Though precise dating of Florence’s images is not possible with the tools currently available, researchers believe they are among the earliest in the world to have survived to the present day.
A Researcher’s Treasure Trove
In collaboration with Carolyn Peter, assistant curator of photographs at the Getty Museum, Kaplan has recently studied early images by Hippolyte Bayard, a contemporary of Florence’s who developed the art over four decades.
Getty houses more than 200 of Bayard’s images—self-portraits, pictures of sculptures and buildings, photographs of other people—many of which came to the Museum pasted into a large album. To exhibit these prints, Peter needed to know if they could tolerate gallery conditions. She also wanted to verify the chemical recipes included in some of the images’ inscriptions. Kaplan and Getty Museum conservators Sarah Freeman and Ronel Namde ran tests to answer these questions.
Most of the Bayard photographs in Getty’s collection are salted paper prints, which were made by coating paper with light-sensitive silver salts. Some are direct positives— Bayard’s best-known process, one that produced unique images without a negative.
The information gathered by scanning several of Bayard’s photographs with specialized equipment has allowed Peter and her collaborators to tell a fuller story of Bayard’s work and to better understand his place in the development of photography in the 1830s and ’40s. Until the analysis was performed, for instance, it was not known whether the process Bayard had described in a sealed letter from 1839 corresponded to one or both of the images he had included with the letter.
The research also helps prove that in 1839 Bayard was already experimenting and coming up with processes that were different from those of two other major figures working at that time: Louis-Jacques-Mandé Daguerre and William Henry Fox Talbot.

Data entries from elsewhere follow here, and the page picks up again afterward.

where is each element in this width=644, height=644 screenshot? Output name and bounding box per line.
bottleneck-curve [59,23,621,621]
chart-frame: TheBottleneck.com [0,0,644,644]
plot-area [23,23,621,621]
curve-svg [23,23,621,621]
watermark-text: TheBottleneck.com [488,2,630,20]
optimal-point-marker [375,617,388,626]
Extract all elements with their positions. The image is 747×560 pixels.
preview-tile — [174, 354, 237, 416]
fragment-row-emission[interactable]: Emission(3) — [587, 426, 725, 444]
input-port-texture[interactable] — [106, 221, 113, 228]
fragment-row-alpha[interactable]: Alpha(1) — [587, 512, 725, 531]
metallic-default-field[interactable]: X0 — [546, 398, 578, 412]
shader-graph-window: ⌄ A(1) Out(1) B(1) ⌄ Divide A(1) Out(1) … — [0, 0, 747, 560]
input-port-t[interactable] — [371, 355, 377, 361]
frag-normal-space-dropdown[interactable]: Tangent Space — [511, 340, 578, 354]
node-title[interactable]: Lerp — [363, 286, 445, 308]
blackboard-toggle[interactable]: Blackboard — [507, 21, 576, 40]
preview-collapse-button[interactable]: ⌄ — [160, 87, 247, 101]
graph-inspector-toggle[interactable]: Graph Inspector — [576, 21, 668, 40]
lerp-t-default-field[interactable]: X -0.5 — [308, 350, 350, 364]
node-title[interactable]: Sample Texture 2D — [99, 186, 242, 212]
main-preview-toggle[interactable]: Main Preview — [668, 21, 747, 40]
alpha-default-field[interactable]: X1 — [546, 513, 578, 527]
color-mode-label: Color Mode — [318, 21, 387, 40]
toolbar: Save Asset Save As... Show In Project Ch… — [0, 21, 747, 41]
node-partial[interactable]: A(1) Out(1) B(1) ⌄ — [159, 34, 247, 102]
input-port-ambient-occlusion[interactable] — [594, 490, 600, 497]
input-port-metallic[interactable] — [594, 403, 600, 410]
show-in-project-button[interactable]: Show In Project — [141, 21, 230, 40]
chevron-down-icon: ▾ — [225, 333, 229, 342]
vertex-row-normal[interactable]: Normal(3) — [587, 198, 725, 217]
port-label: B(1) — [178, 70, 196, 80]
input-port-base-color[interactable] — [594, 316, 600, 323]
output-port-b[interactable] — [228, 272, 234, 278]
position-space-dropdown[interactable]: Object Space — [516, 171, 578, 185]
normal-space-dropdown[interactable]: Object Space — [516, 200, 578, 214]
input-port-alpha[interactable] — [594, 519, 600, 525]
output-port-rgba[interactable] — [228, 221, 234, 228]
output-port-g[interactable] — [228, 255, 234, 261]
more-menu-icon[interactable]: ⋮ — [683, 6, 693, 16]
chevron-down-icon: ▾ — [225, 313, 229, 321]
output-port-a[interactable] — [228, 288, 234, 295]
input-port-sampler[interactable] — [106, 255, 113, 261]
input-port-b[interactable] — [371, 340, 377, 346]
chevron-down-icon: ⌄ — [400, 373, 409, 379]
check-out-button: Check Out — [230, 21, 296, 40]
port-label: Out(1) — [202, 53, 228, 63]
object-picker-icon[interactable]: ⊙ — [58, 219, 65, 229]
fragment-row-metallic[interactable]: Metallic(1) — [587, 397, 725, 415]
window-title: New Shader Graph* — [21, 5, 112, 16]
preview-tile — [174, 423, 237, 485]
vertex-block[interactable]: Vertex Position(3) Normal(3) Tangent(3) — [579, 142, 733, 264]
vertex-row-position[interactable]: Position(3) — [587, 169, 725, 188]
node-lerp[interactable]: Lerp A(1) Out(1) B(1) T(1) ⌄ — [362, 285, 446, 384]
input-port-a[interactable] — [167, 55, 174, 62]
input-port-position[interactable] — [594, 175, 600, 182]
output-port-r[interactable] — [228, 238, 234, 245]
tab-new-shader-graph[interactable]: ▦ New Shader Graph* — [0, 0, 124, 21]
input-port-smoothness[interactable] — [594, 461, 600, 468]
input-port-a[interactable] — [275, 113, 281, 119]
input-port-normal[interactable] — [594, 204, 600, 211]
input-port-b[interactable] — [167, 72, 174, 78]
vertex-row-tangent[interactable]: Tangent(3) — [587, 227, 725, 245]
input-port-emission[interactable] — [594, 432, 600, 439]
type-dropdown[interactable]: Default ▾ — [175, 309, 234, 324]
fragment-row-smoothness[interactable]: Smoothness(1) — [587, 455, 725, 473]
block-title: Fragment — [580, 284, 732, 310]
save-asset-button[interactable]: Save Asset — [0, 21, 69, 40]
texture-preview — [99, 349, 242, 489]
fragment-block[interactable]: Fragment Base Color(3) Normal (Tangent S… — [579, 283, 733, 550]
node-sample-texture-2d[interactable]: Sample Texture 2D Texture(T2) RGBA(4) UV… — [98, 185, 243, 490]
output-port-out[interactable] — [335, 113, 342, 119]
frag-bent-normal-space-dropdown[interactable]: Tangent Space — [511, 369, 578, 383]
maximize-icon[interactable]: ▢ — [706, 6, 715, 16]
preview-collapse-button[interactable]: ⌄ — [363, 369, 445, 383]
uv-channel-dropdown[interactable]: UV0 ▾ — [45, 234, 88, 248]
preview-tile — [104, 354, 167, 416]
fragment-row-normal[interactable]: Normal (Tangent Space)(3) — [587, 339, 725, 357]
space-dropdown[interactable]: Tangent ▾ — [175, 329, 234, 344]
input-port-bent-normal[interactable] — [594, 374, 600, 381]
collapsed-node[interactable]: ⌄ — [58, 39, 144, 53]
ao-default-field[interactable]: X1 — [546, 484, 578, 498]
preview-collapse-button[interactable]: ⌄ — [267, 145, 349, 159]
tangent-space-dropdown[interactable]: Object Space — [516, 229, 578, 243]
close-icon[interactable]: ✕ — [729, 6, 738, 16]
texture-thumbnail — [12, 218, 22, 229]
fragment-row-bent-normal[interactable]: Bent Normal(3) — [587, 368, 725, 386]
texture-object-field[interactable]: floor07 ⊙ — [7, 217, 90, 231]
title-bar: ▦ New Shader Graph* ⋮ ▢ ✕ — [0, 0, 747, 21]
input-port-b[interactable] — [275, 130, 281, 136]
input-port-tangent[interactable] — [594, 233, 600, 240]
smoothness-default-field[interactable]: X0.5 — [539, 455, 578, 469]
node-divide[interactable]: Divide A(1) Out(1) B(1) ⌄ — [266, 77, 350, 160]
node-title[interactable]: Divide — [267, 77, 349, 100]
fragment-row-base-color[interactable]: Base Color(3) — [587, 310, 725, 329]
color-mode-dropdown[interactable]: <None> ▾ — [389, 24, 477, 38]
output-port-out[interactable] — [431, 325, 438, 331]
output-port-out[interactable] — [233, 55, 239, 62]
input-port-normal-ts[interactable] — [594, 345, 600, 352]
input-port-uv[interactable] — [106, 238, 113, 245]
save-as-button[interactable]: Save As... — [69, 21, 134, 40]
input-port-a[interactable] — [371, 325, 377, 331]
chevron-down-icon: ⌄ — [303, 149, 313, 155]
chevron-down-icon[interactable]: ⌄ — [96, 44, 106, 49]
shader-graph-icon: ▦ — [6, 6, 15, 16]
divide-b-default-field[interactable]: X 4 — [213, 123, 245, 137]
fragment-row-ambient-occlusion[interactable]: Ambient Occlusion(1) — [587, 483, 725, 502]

Given the results of this research, showing which photographs can be displayed for the public and broadening the narrative concerning Bayard’s process, Peter is co-organizing an exhibition of Bayard’s work that will open at Getty on April 9, 2024.
What’s Next
Peter wants to continue testing Bayard’s recipes. It is known now that “there is some correspondence to the inscriptions”—those notes included alongside Bayard’s photographs in the album as it came to Getty—“and what’s actually in the photographs that we tested, and that’s really exciting,” Peter says. This proves her hunch that Bayard was, at the very least, involved in the album’s assembly.
This clarity about the album’s construction is one outcome of Kaplan’s research into Bayard’s photographs. His broader work with these early processes has helped to broaden the historical narrative about who invented the medium. The Getty Research Institute (GRI) has also been doing work in this area, but with an eye toward the future.
The GRI recently introduced a new generation to the importance of photography conservation by holding the first iteration of a workshop for undergraduate students from historically Black colleges and universities, during which attendees were able to work with the Johnson Publishing Company (JPC) archive. JPC, once the largest African American–owned publisher, founded Jet and Ebony magazines. Its archive of more than four million photographic prints, slides, and negatives, as well as other materials, is now owned by a consortium that includes Getty.
Kaplan participated in the workshop, sharing his own experiences in conservation over the last two decades. He will continue to teach at this and future seminars, take on research in partnership with others in the field, and search for more of those unique photographs as he travels.
There’s always the chance he’ll stumble across an example of a process not yet well known, one he’d be happy to share with the conservation world.
“Whenever I see something I don’t recognize or understand, I feel a rush of excitement and immediately start pondering what its analysis might show me,” Kaplan says.